Covered property, as stated in section I of the property coverages portion of the policy, includes the dwelling (“paragraph A”), other structures (“paragraph B”), and personal property (“paragraph C”). The parties do not contest that the plaintiff’s house is considered the “dwelling.” Paragraph A further states that although the dwelling is covered under the policy, the policy does not cover “land, including land on which the dwelling is located.” Paragraph E under that same section, which lists the additional coverages, states that the insurer will pay the insured’s reasonable expenses for the removal of “[d]ebris of covered property.” Thus, a plain reading of this provision reveals that only debris from the dwelling itself, which would be Womick’s house, would be covered in this instance. Paragraph E of the policy does, provide partial coverage for felled trees, up to a $1,000 limit. The record shows that the insurer already paid the insured the $1,000 for his expenses to remove felled trees from his property. The policy may not specifically define the term “debris”, but it can be clearly determined that only reasonable expenses incurred from removing debris from covered property are reimbursable.

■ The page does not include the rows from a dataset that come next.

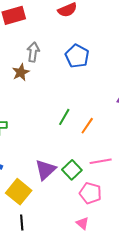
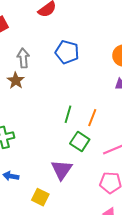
green square: (72, 170) -> (80, 142), moved
yellow square: (19, 192) -> (40, 197), size x0.7

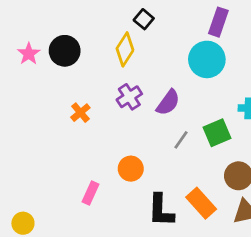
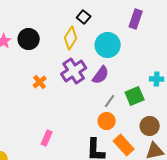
cyan circle: (207, 59) -> (108, 45), moved
purple cross: (129, 97) -> (74, 71), size x1.4
orange circle: (131, 169) -> (107, 121), moved

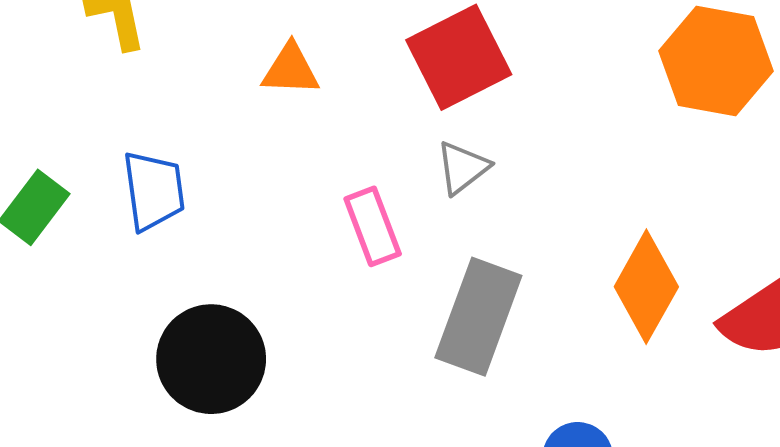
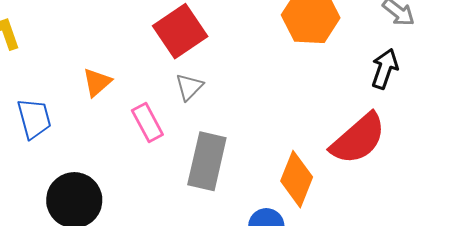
orange triangle: (291, 69) -> (97, 82), moved, turned -36
orange diamond: (646, 287) -> (297, 179), moved

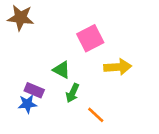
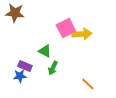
yellow arrow: (118, 67) -> (82, 34), moved
orange line: (96, 115) -> (88, 84), moved

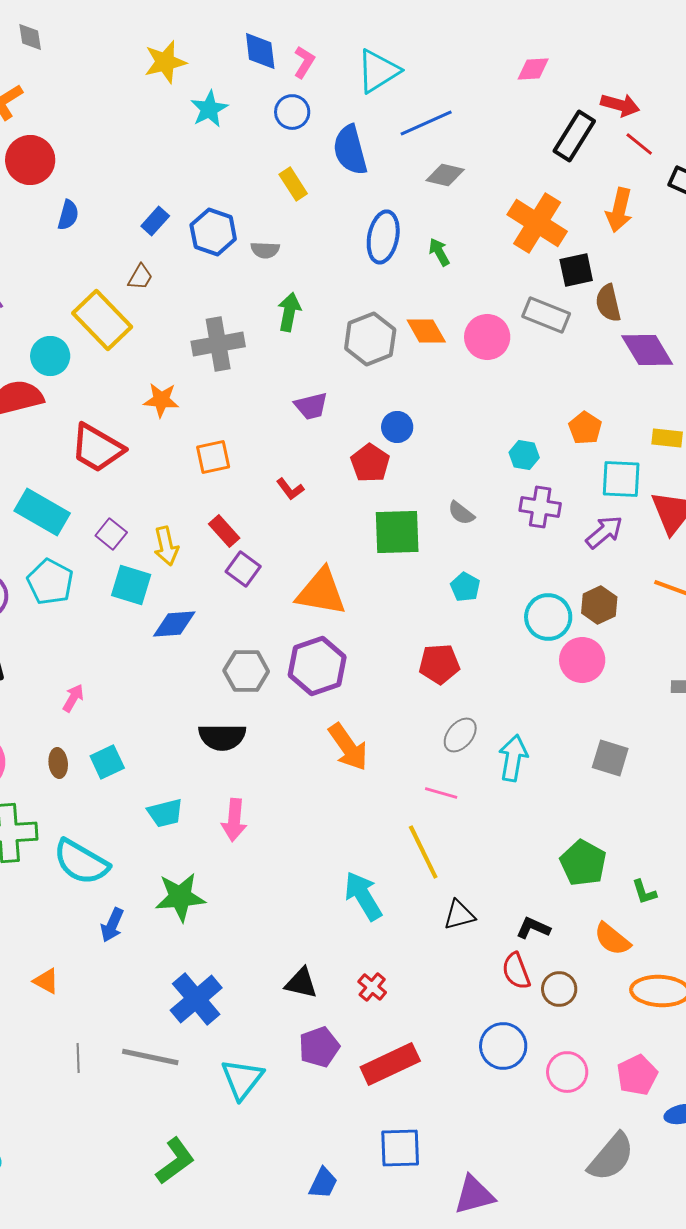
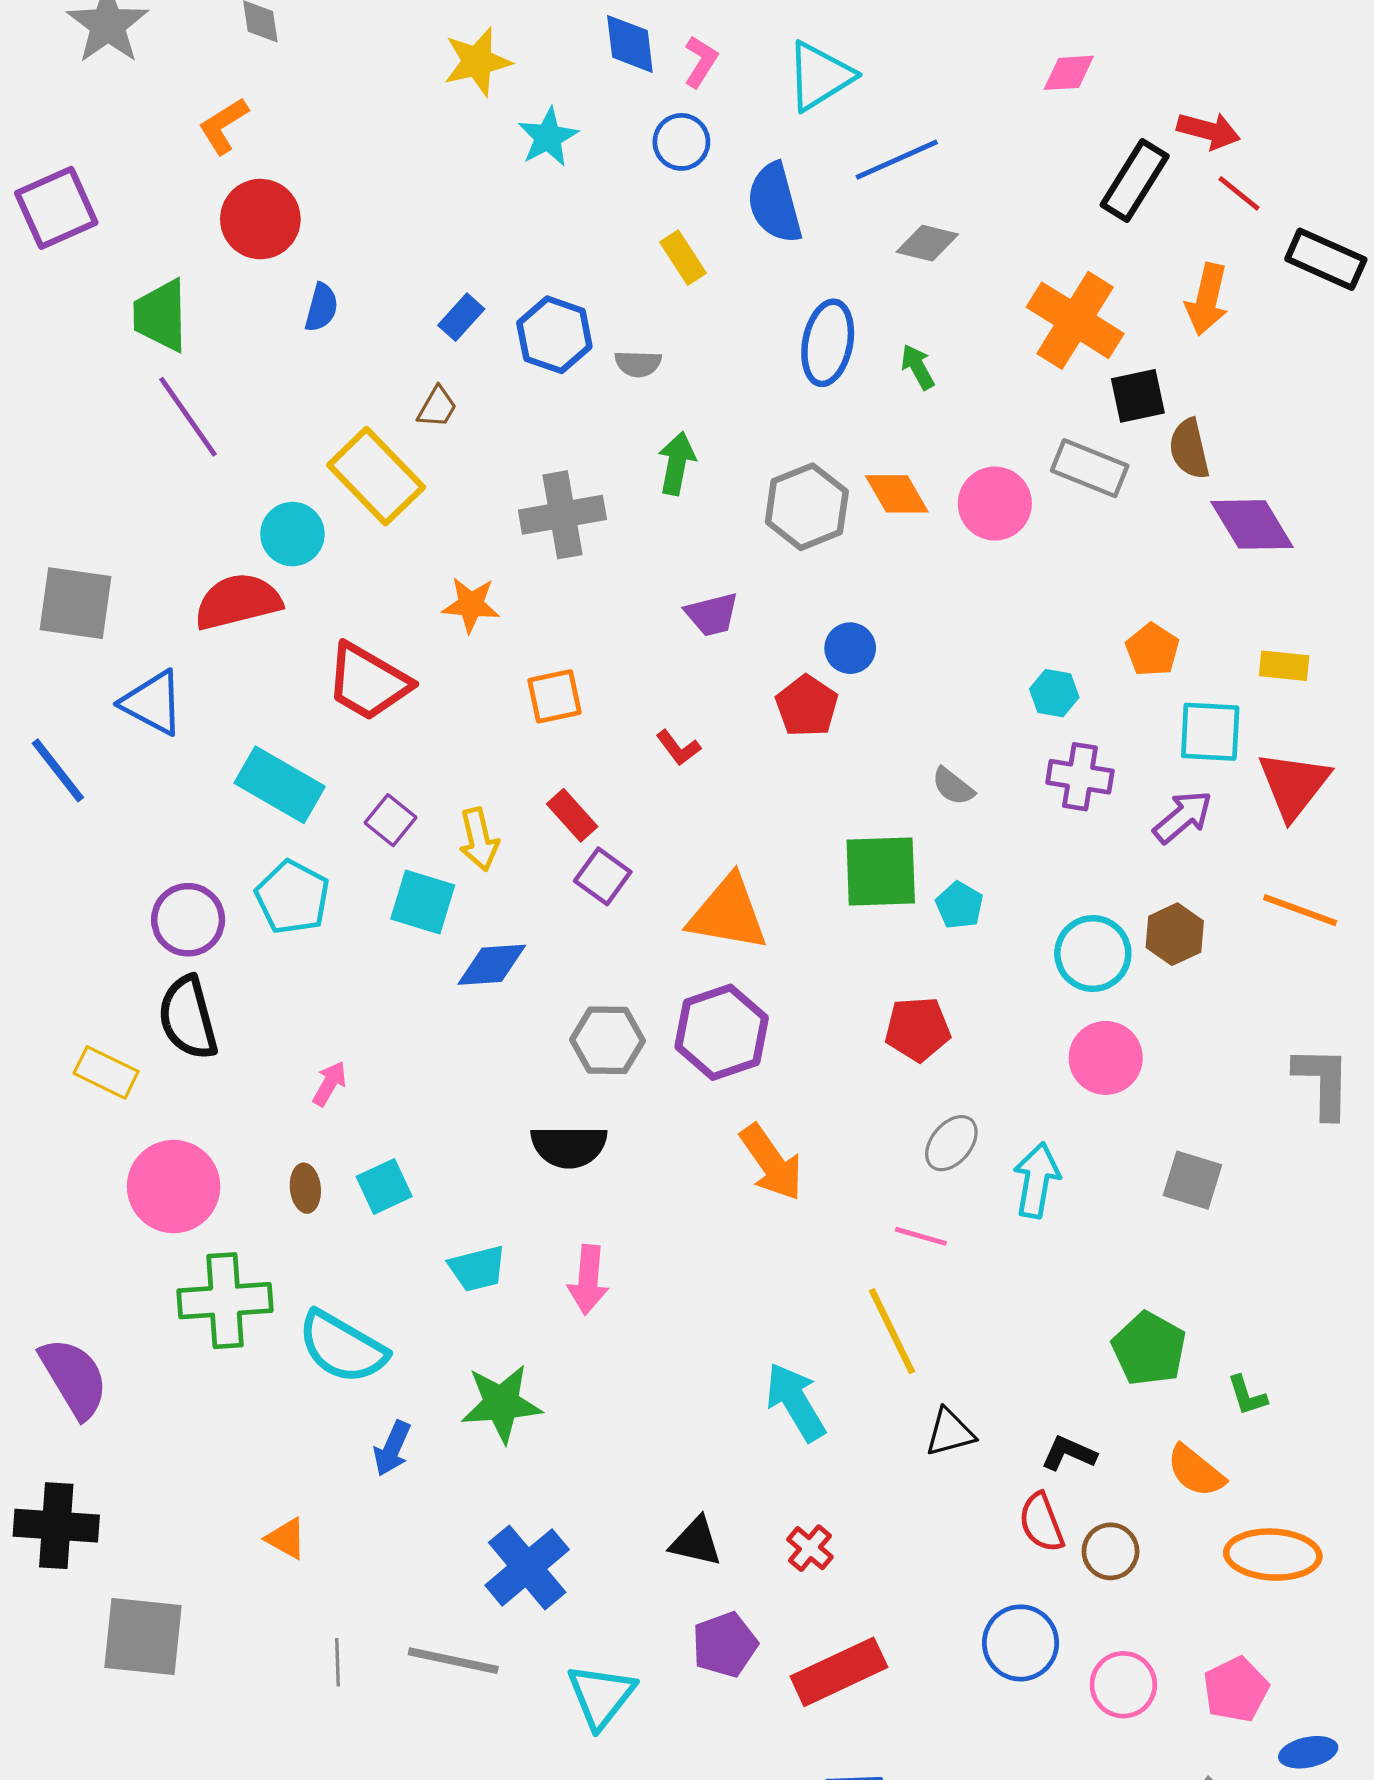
green square: (397, 532) -> (881, 872), moved
pink circle: (582, 660) -> (1106, 1058), moved

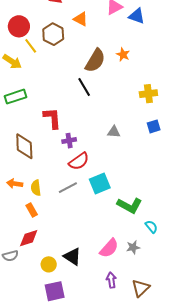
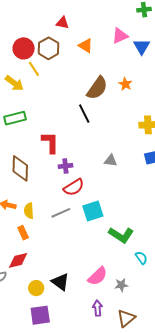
blue triangle: (137, 16) -> (142, 47), turned 36
brown hexagon: (53, 34) -> (49, 48), moved
gray star: (133, 247) -> (121, 285), moved

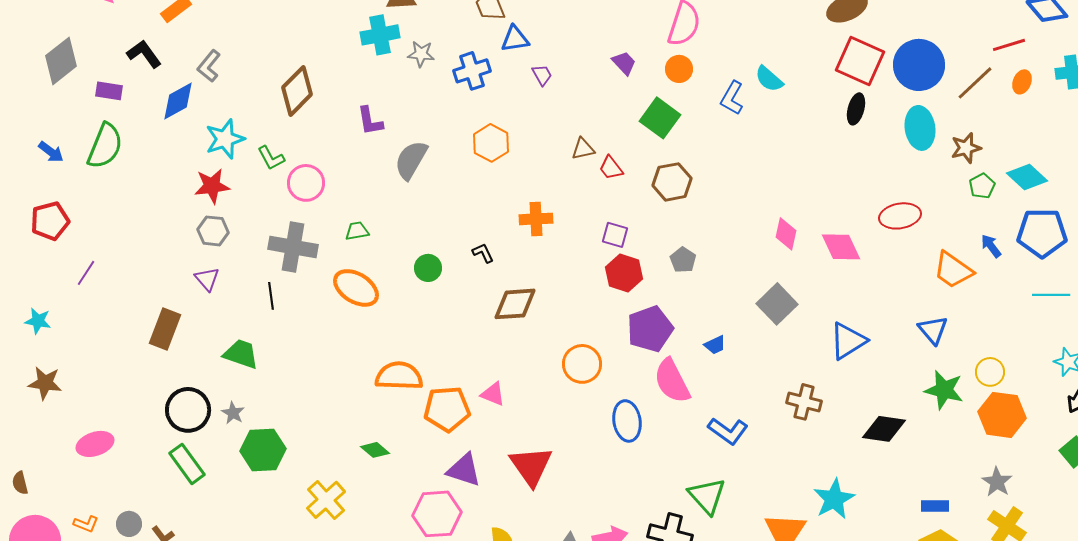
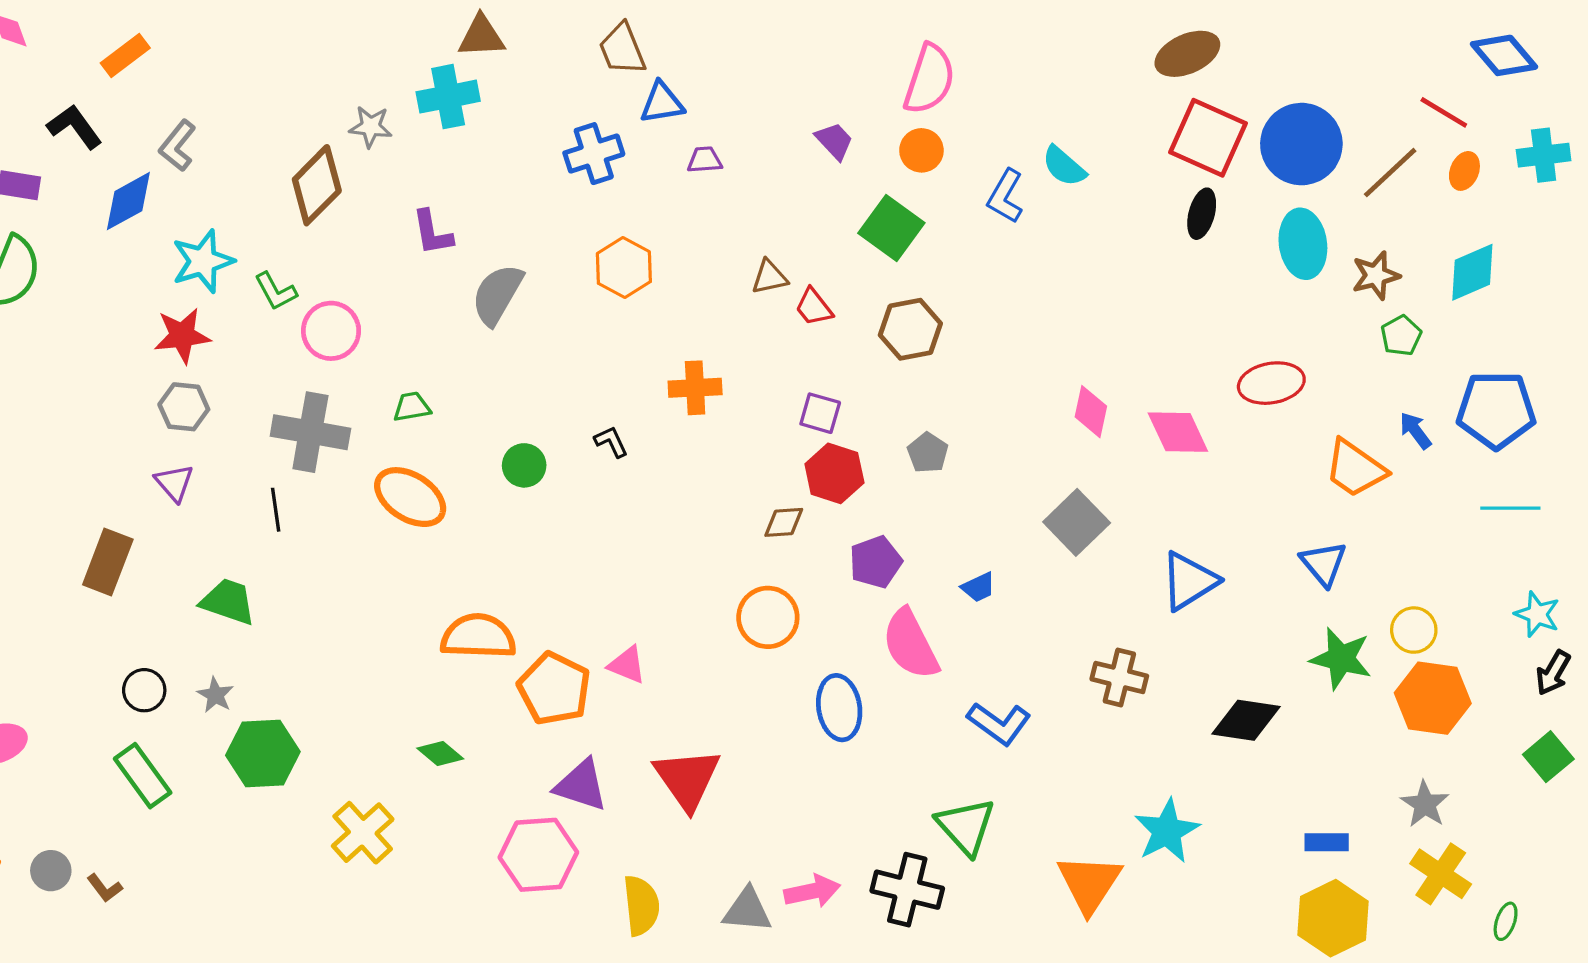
red line: (1009, 45) -> (1444, 112), turned 48
gray star: (421, 54) -> (371, 127), moved
purple trapezoid: (542, 75) -> (705, 160), turned -65
cyan diamond: (1027, 177) -> (1472, 272), moved, turned -66
brown diamond: (515, 304) -> (784, 522), moved, size x0.6
purple pentagon: (650, 329) -> (876, 562), size x0.7
orange pentagon: (447, 409) -> (554, 689), turned 30
black circle: (188, 410) -> (144, 690), size x0.6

It also can be clearly determined that debris from trees or felled trees is not covered property as stated in the policy’s “Property Coverages” section. Therefore, the court found no ambiguity, nor did the court find any ambiguity created by the policy’s lack of a “felled tree” definition, especially considering that Womick already received the maximum amount of reimbursement allowed under the policy for his expenses incurred from removing felled trees from his property.

The court held that no ambiguity existed in the insurance policy issued to the insured and that the insured’s costs to remove damaged tree debris from his property were not covered under the terms of the policy.

Womick v. West Bend Mutual Insurance, 2013 WL 5407209 (Ill.App. 5 Dist.)). (This order was filed under Supreme Court Rule 23 and may not be cited as precedent by any party except in the limited circumstances allowed under Rule 23(e)(1).)